Here in Akasia, I see it in my own mango tree. For *years* it was just leaves. Lovely shade, sure, but no fruit. I nearly chopped it down! "Useless!" I muttered. But a wise old gardener (who probably knew more about theology than half the preachers on radio) said, "Ntate Mawela, the roots are going deep. When the time is right? Oh, you’ll see." Last summer? Branches bent double with sweetness. The delay wasn’t defining the tree's failure; it was refining its future abundance.
**So, what’s incubating in your delay?** Is it perseverance (Romans 5:3-4)? That unshakeable muscle built only under prolonged pressure? Is it deeper revelation of Christ’s nearness in the wilderness? Is it the death of self-reliance, forcing you to truly lean on Jehovah Jireh? While South Africa wrestles with its own delays – political transitions, economic recovery, the long walk towards true justice – God is incubating something *in us*, His people. We are being refined in the fires of "now-now" becoming "in His time."
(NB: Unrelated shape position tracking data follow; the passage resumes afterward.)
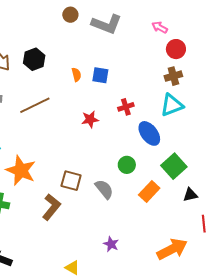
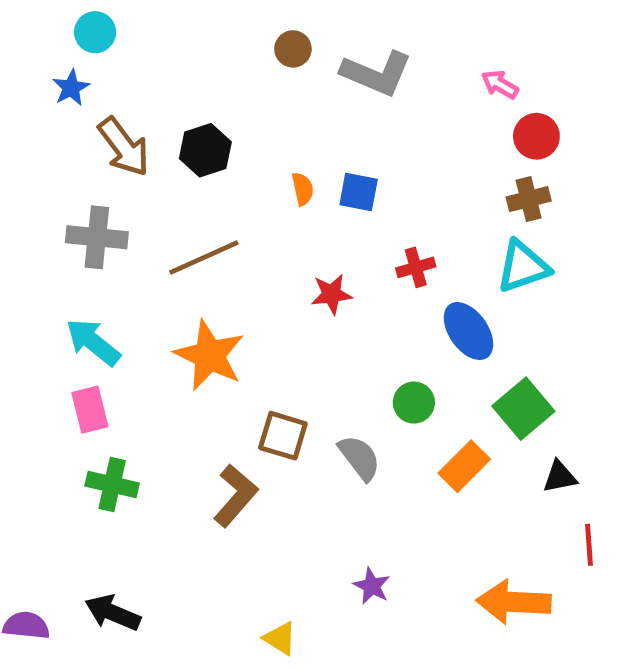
orange star: (21, 170) -> (209, 355), moved
orange arrow: (172, 249) -> (514, 602), turned -152

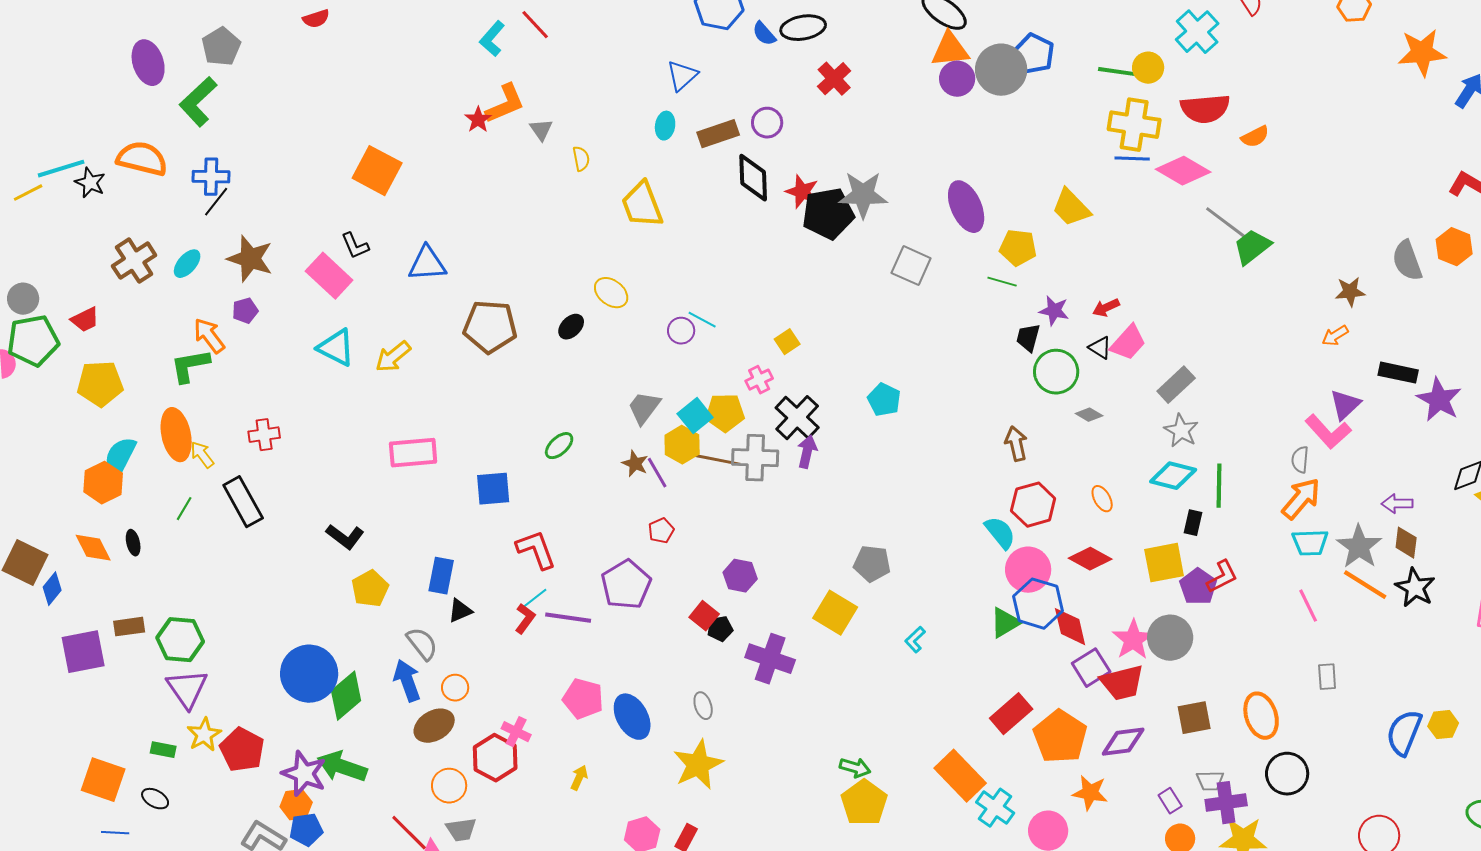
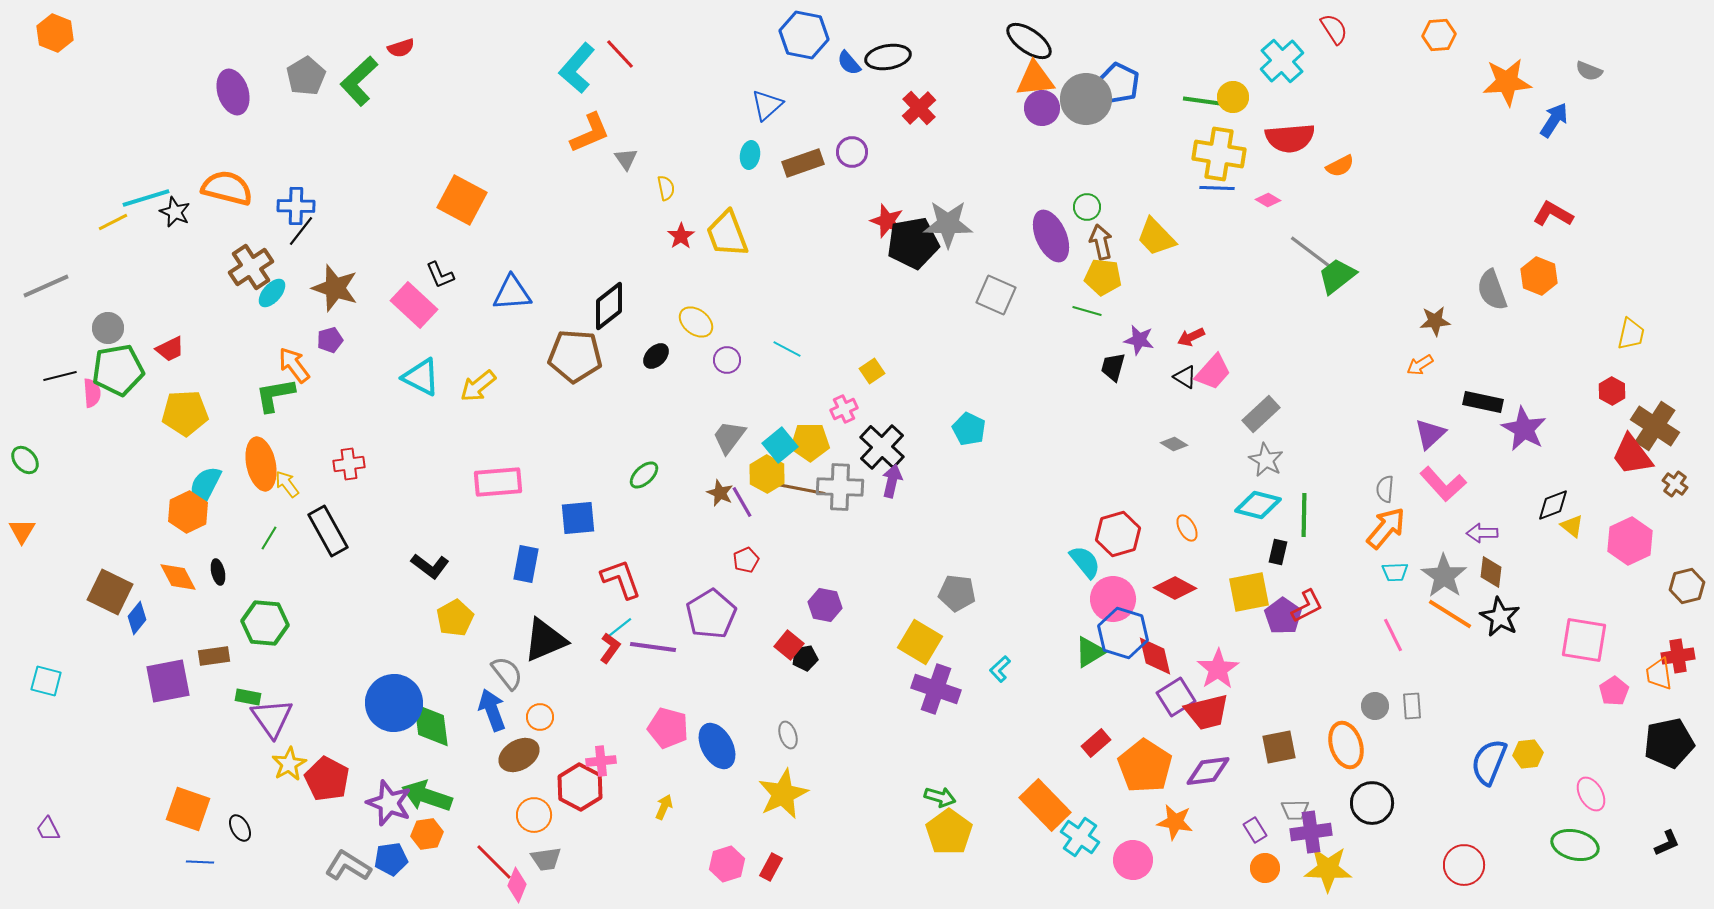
cyan L-shape: (492, 39) -> (577, 68), size x1.4
green L-shape: (198, 102) -> (359, 81), moved
red star: (478, 120) -> (681, 236), moved
pink diamond: (1183, 171) -> (1268, 200), size x0.5
black diamond: (753, 178) -> (609, 306), moved, turned 54
brown cross: (134, 261) -> (251, 267), moved
purple circle: (681, 331) -> (727, 360), moved
green circle: (1056, 372) -> (1087, 207), moved, size x0.6
pink L-shape: (1328, 432) -> (1443, 484), moved
brown arrow: (1016, 444) -> (1101, 242), moved
cyan trapezoid: (1310, 543) -> (1395, 572), size x0.7
blue rectangle: (441, 576) -> (526, 564), moved
black triangle: (460, 611) -> (545, 640), size x1.8
gray circle: (1170, 638) -> (1375, 706), moved, size x0.6
green hexagon: (180, 640) -> (265, 623), moved
purple cross: (770, 659) -> (936, 689), moved
green diamond: (346, 696) -> (431, 725), turned -57
red rectangle: (1011, 714) -> (1096, 743), size x0.7
pink cross: (516, 732) -> (601, 761), turned -32
green rectangle: (163, 750) -> (248, 697), moved
black ellipse: (155, 799) -> (240, 828), turned 32
orange hexagon: (296, 805) -> (427, 834), moved

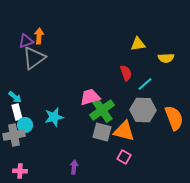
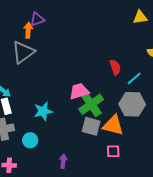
purple triangle: (26, 41) -> (37, 19), moved
yellow triangle: (138, 44) -> (140, 17), moved
cyan circle: (25, 125) -> (30, 140), moved
pink square: (124, 157) -> (113, 151), turned -32

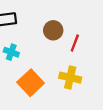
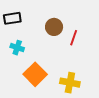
yellow cross: (70, 78) -> (70, 83), moved

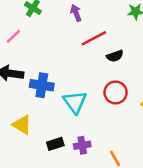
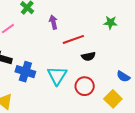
purple arrow: (76, 13) -> (53, 22), moved
cyan triangle: (75, 102) -> (57, 76), moved

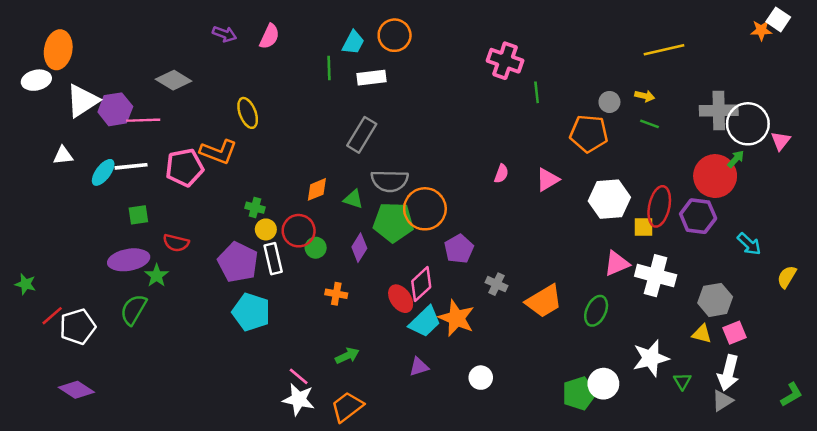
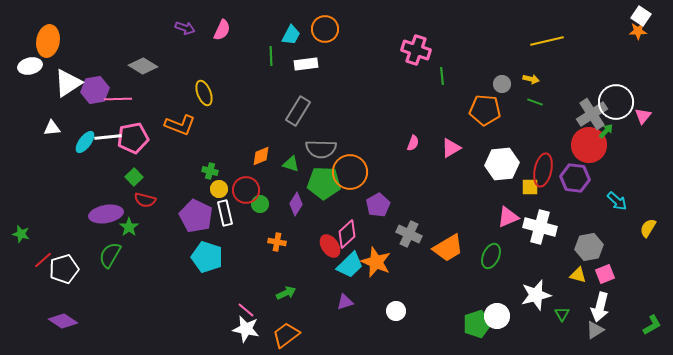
orange star: (761, 30) -> (638, 31), moved
gray cross: (719, 110) -> (592, 114), moved, turned -32
pink pentagon: (184, 168) -> (133, 138), moved
green square: (138, 215) -> (134, 177), moved, turned -36
gray cross: (497, 284) -> (409, 234), size x1.4

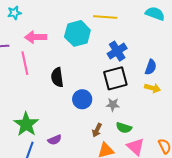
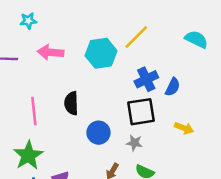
yellow line: (105, 17) -> (136, 37), turned -55
pink line: (25, 63) -> (34, 111), moved
blue semicircle: (151, 67) -> (173, 87), moved

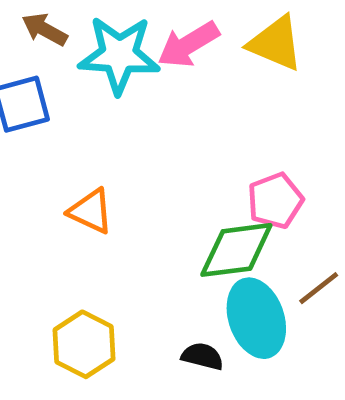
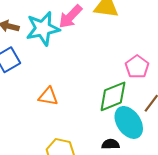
pink pentagon: (275, 201) -> (137, 67), moved

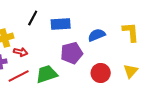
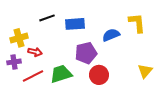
black line: (33, 18) -> (47, 18), turned 42
yellow L-shape: (131, 32) -> (137, 23), moved
red circle: (101, 73) -> (99, 75), moved

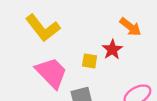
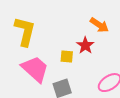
yellow L-shape: (43, 28) -> (25, 31), turned -124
The world screams, "Hurry! Strive! Force the door!" But the Spirit whispers, "**Be strong. Take courage. Stand firm.**" Your endurance today isn't pointless; it's gathering crowns for tomorrow. Those divine delays? They aren’t detours; they are the sacred delivery rooms for your destined breakthroughs. Don't let impatience abort your promise. Let the waiting refine you, shape you, and fill you with a strength that only comes from learning to trust the timing of the One who never, ever misses an appointment. He who started this work in you? He’s incubating its perfect completion (Philippians 1:6). So, pull up a chair on your own veranda. Breathe the Akasia air. Watch the sun set over the Magalies. And wait *with* courage. The light is coming, and it’s powered by a Generator that never runs out of diesel.
**Prayer:**
Father, in the name of Jesus Christ, my Deliverer! Right here in Akasia, in the thick of this waiting season, I silence the demon of impatience! I renounce the spirit of haste! Grant me the warrior's strength to *be still* and know You are God. Let Your peace – bulletproof, Eskom-proof peace – garrison my heart. Transform this delay into my development lab. Incubate in me the character of Christ, the perseverance of Paul, the unwavering trust of Abraham. I stand firm on Your Word, knowing this divine pause is birthing a breakthrough my natural eyes can't yet fathom. My hands are open, my spirit is expectant. I *will* see Your goodness in the land of the living. Amen.